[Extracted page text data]
== Segment start ==

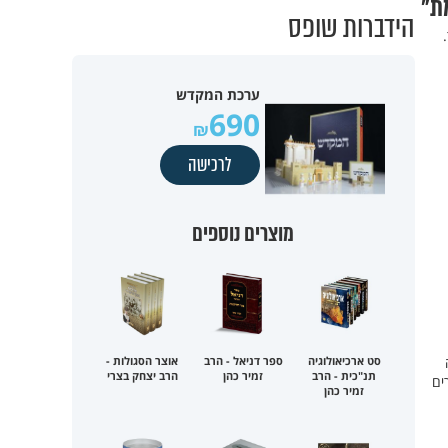
ת"
הידברות שופס
ערכת המקדש
690
לרכישה
מוצרים נוספים
סט ארכיאולוגיה
ספר דניאל - הרב
אוצר הסגולות -
תנ"כית - הרב
זמיר כהן
הרב יצחק בצרי
ים
זמיר כהן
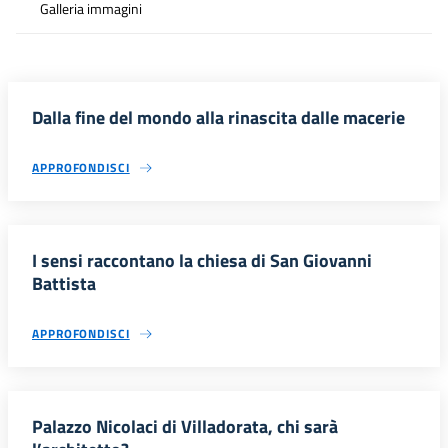
Galleria immagini
Dalla fine del mondo alla rinascita dalle macerie
APPROFONDISCI
I sensi raccontano la chiesa di San Giovanni
Battista
APPROFONDISCI
Palazzo Nicolaci di Villadorata, chi sarà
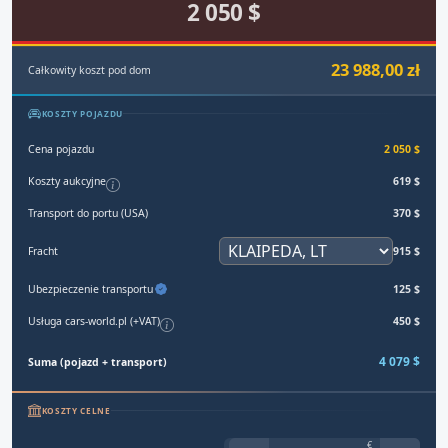
2 050 $
23 988,00 zł
Całkowity koszt pod dom
KOSZTY POJAZDU
Cena pojazdu
2 050 $
Koszty aukcyjne
619 $
Transport do portu (USA)
370 $
Fracht
915 $
Ubezpieczenie transportu
125 $
Usługa cars-world.pl (+VAT)
450 $
4 079 $
Suma (pojazd + transport)
KOSZTY CELNE
€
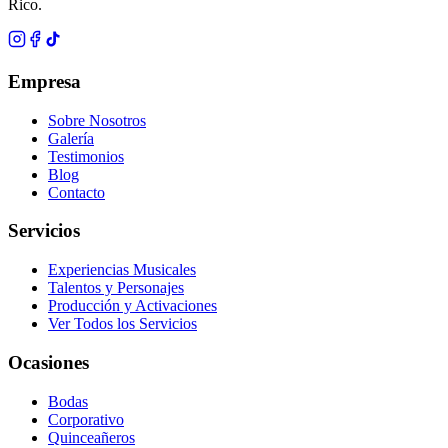
Rico.
Empresa
Sobre Nosotros
Galería
Testimonios
Blog
Contacto
Servicios
Experiencias Musicales
Talentos y Personajes
Producción y Activaciones
Ver Todos los Servicios
Ocasiones
Bodas
Corporativo
Quinceañeros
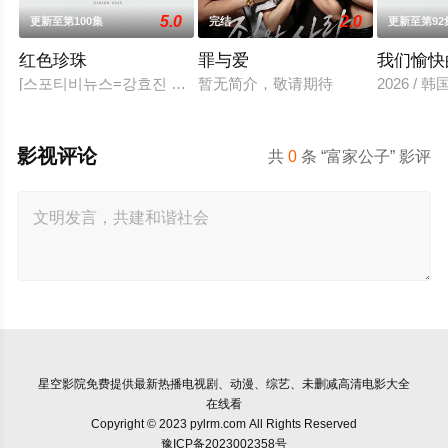
5.0
2.0
更新至第100集
完结
更新至第92
红色珍珠
罪与爱
我们愉快
[스포티비뉴스=강효진 기자] 배우 박진희가 본격 컴백 활동에 나
暂无简介，敬请期待
2026 /
影视评论
共
0
条 “富家公子” 影评
星空影院
免费提供最新热播电视剧、动漫、综艺、未删减高清电影大全
在线看
Copyright © 2023 pylrm.com All Rights Reserved
豫ICP备2023002358号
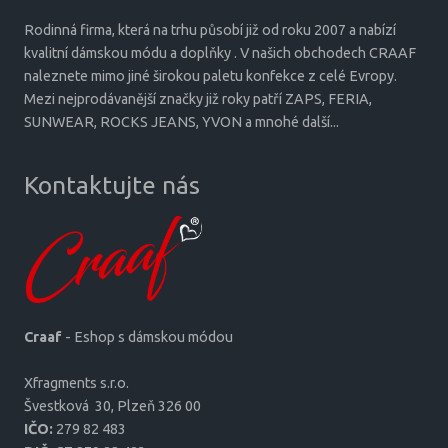
Rodinná firma, která na trhu působí již od roku 2007 a nabízí
kvalitní dámskou módu a doplňky . V našich obchodech CRAAF
naleznete mimo jiné širokou paletu konfekce z celé Evropy.
Mezi nejprodávanější značky již roky patří ZAPS, FERIA,
SUNWEAR, ROCKS JEANS, YVON a mnohé další...
Kontaktujte nás
Craaf
- Eshop s dámskou módou
Xfragments s.r.o.
Šves­tková 30, Plzeň 326 00
IČO:
279 82 483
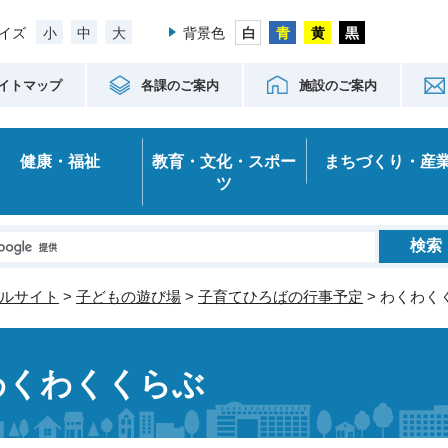
小
中
大
イズ
背景色
イトマップ
各課のご案内
施設のご案内
健康・福祉
教育・文化・スポー
まちづくり・産
ツ
ルサイト
>
子どもの遊び場
>
子育てひろばの行事予定
> わくわく
わくわくくらぶ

== Segment end ==

● Assignment:
Apart from the images, every line above is to be given again exactly.

● Output of the task:
ת"
הידברות שופס
ערכת המקדש
690
לרכישה
מוצרים נוספים
סט ארכיאולוגיה
ספר דניאל - הרב
אוצר הסגולות -
תנ"כית - הרב
זמיר כהן
הרב יצחק בצרי
ים
זמיר כהן
Galleria immagini
Dalla fine del mondo alla rinascita dalle macerie
APPROFONDISCI
I sensi raccontano la chiesa di San Giovanni
Battista
APPROFONDISCI
Palazzo Nicolaci di Villadorata, chi sarà
2 050 $
23 988,00 zł
Całkowity koszt pod dom
KOSZTY POJAZDU
Cena pojazdu
2 050 $
Koszty aukcyjne
619 $
Transport do portu (USA)
370 $
Fracht
915 $
Ubezpieczenie transportu
125 $
Usługa cars-world.pl (+VAT)
450 $
4 079 $
Suma (pojazd + transport)
KOSZTY CELNE
€
Rico.
Empresa
Sobre Nosotros
Galería
Testimonios
Blog
Contacto
Servicios
Experiencias Musicales
Talentos y Personajes
Producción y Activaciones
Ver Todos los Servicios
Ocasiones
Bodas
Corporativo
Quinceañeros
5.0
2.0
更新至第100集
完结
更新至第92
红色珍珠
罪与爱
我们愉快
[스포티비뉴스=강효진 기자] 배우 박진희가 본격 컴백 활동에 나
暂无简介，敬请期待
2026 /
影视评论
共
0
条 “富家公子” 影评
星空影院
免费提供最新热播电视剧、动漫、综艺、未删减高清电影大全
在线看
Copyright © 2023 pylrm.com All Rights Reserved
豫ICP备2023002358号
Rodinná firma, která na trhu působí již od roku 2007 a nabízí
kvalitní dámskou módu a doplňky . V našich obchodech CRAAF
naleznete mimo jiné širokou paletu konfekce z celé Evropy.
Mezi nejprodávanější značky již roky patří ZAPS, FERIA,
SUNWEAR, ROCKS JEANS, YVON a mnohé další...
Kontaktujte nás
Craaf
- Eshop s dámskou módou
Xfragments s.r.o.
Šves­tková 30, Plzeň 326 00
IČO:
279 82 483
小
中
大
イズ
背景色
イトマップ
各課のご案内
施設のご案内
健康・福祉
教育・文化・スポー
まちづくり・産
ツ
ルサイト
>
子どもの遊び場
>
子育てひろばの行事予定
> わくわく
わくわくくらぶ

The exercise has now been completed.